Ex-TEPCO executives found not guilty of failing to prevent Fukushima nuclear crisis

Xinhua
The Tokyo District Court ruled three former TEPCO executives were not guilty of negligence in failing to prevent the 2011 nuclear disaster at the Fukushima Daiichi power plant.
Xinhua

The Tokyo District Court on Thursday ruled that three former executives at Tokyo Electric Power Company Holdings Inc. (TEPCO) were not guilty of negligence in failing to prevent the 2011 nuclear disaster at the Fukushima Daiichi power plant.

Former TEPCO Chairman Tsunehisa Katsumata, 79, and ex-vice presidents Ichiro Takekuro, 73, and Sakae Muto, 69, were acquitted after arguing they could not have anticipated a tsunami the size of the one that knocked-out the key cooling functions at the Daiichi nuclear power plant and caused core meltdowns.

In 2013, public prosecutors did not indict the three executives, however a citizens panel thereafter voted that they should face trial and the three were indicted in 2016 by court-appointed lawyers for professional negligence resulting in death and injury.

They were indicted for failing to implement countermeasures that could have lessened the devastating impact of the earthquake-triggered tsunami, which left 44 people at the plant dead and a number of people injured by hydrogen explosions that ensued at the battered plant.

If the executives at the time had collated information and implemented safety protocols as part of their responsibilities, the nuclear disaster, the world's worst since the 1986 Chernobyl disaster, could have been prevented, the court-appointed lawyers said, seeking five-year prison terms for the defendants.

The trial's main focus was on whether the trio should have been able to predict that a massive tsunami could theoretically strike the Pacific Ocean-facing facility.

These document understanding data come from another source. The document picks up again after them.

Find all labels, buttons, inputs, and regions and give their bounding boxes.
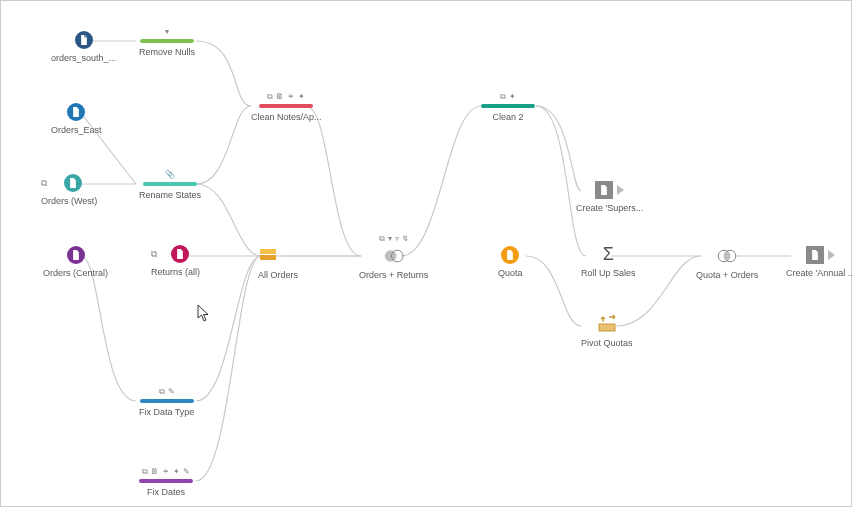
- clean-bar: [259, 104, 313, 108]
- node-label: Create 'Supers...: [576, 203, 643, 213]
- node-label: Orders + Returns: [359, 270, 428, 280]
- input-orders-west[interactable]: ⧉ Orders (West): [41, 174, 97, 206]
- clean-bar: [481, 104, 535, 108]
- clean-clean-2[interactable]: ⧉✦ Clean 2: [481, 93, 535, 122]
- pivot-icon: [597, 314, 617, 334]
- node-label: Pivot Quotas: [581, 338, 633, 348]
- copy-icon: ⧉: [151, 249, 157, 260]
- union-icon: [258, 246, 278, 266]
- svg-rect-1: [260, 255, 276, 260]
- input-returns-all[interactable]: ⧉ Returns (all): [151, 245, 200, 277]
- node-label: Fix Dates: [139, 487, 193, 497]
- node-label: Clean Notes/Ap...: [251, 112, 322, 122]
- change-icons: ⧉▾▿↯: [379, 235, 409, 243]
- svg-rect-0: [260, 249, 276, 254]
- input-orders-east[interactable]: Orders_East: [51, 103, 102, 135]
- input-orders-south[interactable]: orders_south_...: [51, 31, 116, 63]
- mouse-cursor: [197, 304, 211, 324]
- data-source-icon: [501, 246, 519, 264]
- change-icons: 📎: [165, 171, 175, 179]
- data-source-icon: [64, 174, 82, 192]
- change-icons: ▾: [165, 28, 169, 36]
- node-label: Orders_East: [51, 125, 102, 135]
- output-annual[interactable]: Create 'Annual ...: [786, 246, 852, 278]
- data-source-icon: [67, 103, 85, 121]
- clean-bar: [139, 479, 193, 483]
- run-icon[interactable]: [617, 185, 624, 195]
- node-label: Quota: [498, 268, 523, 278]
- clean-clean-notes[interactable]: ⧉🗎⫩✦ Clean Notes/Ap...: [251, 93, 322, 122]
- input-quota[interactable]: Quota: [498, 246, 523, 278]
- run-icon[interactable]: [828, 250, 835, 260]
- node-label: Roll Up Sales: [581, 268, 636, 278]
- node-label: All Orders: [258, 270, 298, 280]
- change-icons: ⧉🗎⫩✦✎: [142, 468, 190, 476]
- change-icons: ⧉✎: [159, 388, 175, 396]
- output-superstore[interactable]: Create 'Supers...: [576, 181, 643, 213]
- data-source-icon: [171, 245, 189, 263]
- node-label: Fix Data Type: [139, 407, 194, 417]
- change-icons: ⧉🗎⫩✦: [267, 93, 305, 101]
- join-orders-returns[interactable]: ⧉▾▿↯ Orders + Returns: [359, 235, 428, 280]
- data-source-icon: [75, 31, 93, 49]
- clip-icon: 📎: [165, 171, 175, 179]
- node-label: Returns (all): [151, 267, 200, 277]
- clean-rename-states[interactable]: 📎 Rename States: [139, 171, 201, 200]
- node-label: Rename States: [139, 190, 201, 200]
- svg-rect-4: [599, 324, 615, 331]
- node-label: Clean 2: [481, 112, 535, 122]
- node-label: Create 'Annual ...: [786, 268, 852, 278]
- node-label: Orders (West): [41, 196, 97, 206]
- input-orders-central[interactable]: Orders (Central): [43, 246, 108, 278]
- node-label: Orders (Central): [43, 268, 108, 278]
- join-icon: [384, 246, 404, 266]
- funnel-icon: ▾: [165, 28, 169, 36]
- svg-point-2: [384, 250, 396, 262]
- output-icon: [806, 246, 824, 264]
- clean-bar: [143, 182, 197, 186]
- copy-icon: ⧉: [41, 178, 47, 189]
- change-icons: ⧉✦: [500, 93, 516, 101]
- sigma-icon: Σ: [598, 244, 618, 264]
- union-all-orders[interactable]: All Orders: [258, 246, 298, 280]
- data-source-icon: [67, 246, 85, 264]
- clean-remove-nulls[interactable]: ▾ Remove Nulls: [139, 28, 195, 57]
- clean-bar: [140, 399, 194, 403]
- node-label: orders_south_...: [51, 53, 116, 63]
- join-quota-orders[interactable]: Quota + Orders: [696, 246, 758, 280]
- clean-fix-data-type[interactable]: ⧉✎ Fix Data Type: [139, 388, 194, 417]
- clean-fix-dates[interactable]: ⧉🗎⫩✦✎ Fix Dates: [139, 468, 193, 497]
- clean-bar: [140, 39, 194, 43]
- node-label: Quota + Orders: [696, 270, 758, 280]
- output-icon: [595, 181, 613, 199]
- node-label: Remove Nulls: [139, 47, 195, 57]
- join-icon: [717, 246, 737, 266]
- aggregate-roll-up-sales[interactable]: Σ Roll Up Sales: [581, 244, 636, 278]
- pivot-pivot-quotas[interactable]: Pivot Quotas: [581, 314, 633, 348]
- flow-canvas[interactable]: orders_south_... Orders_East ⧉ Orders (W…: [0, 0, 852, 507]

The executives had been given a long-term government estimate in 2002 concerning risks from earthquakes that had calculated that a tsunami with waves as high as 15.7 meters could feasibly hit the plant, with the estimates reported to TEPCO in 2008, three years before the disaster struck.

The executives' defense team, however, argued that the trio could not have foreseen a tsunami of such a size hitting the plant based on the government's evaluation.

The executives apparently did not believe that government's long-term evaluation of earthquake risks and found the information to be unreliable, the defense team argued, and that building coastal levees to protect the nuclear facility from large tsunami waves not necessary.

When it came to light that a subordinate to the executives calculated that a massive tsunami could in fact hit the plant with devastating effects, the lawyers in the case said that the executives at that time should have taken the plants' reactors offline.

Again, considering the information unreliable, the executives sought advice from the Japan Society of Civil Engineers that ultimately failed to prevent the the six-reactor plant from suffering core meltdowns after having its vital cooling systems knocked out by tsunami waves on March 11, 2011, leading to the evacuation of 160,000 people at the peak of the crisis.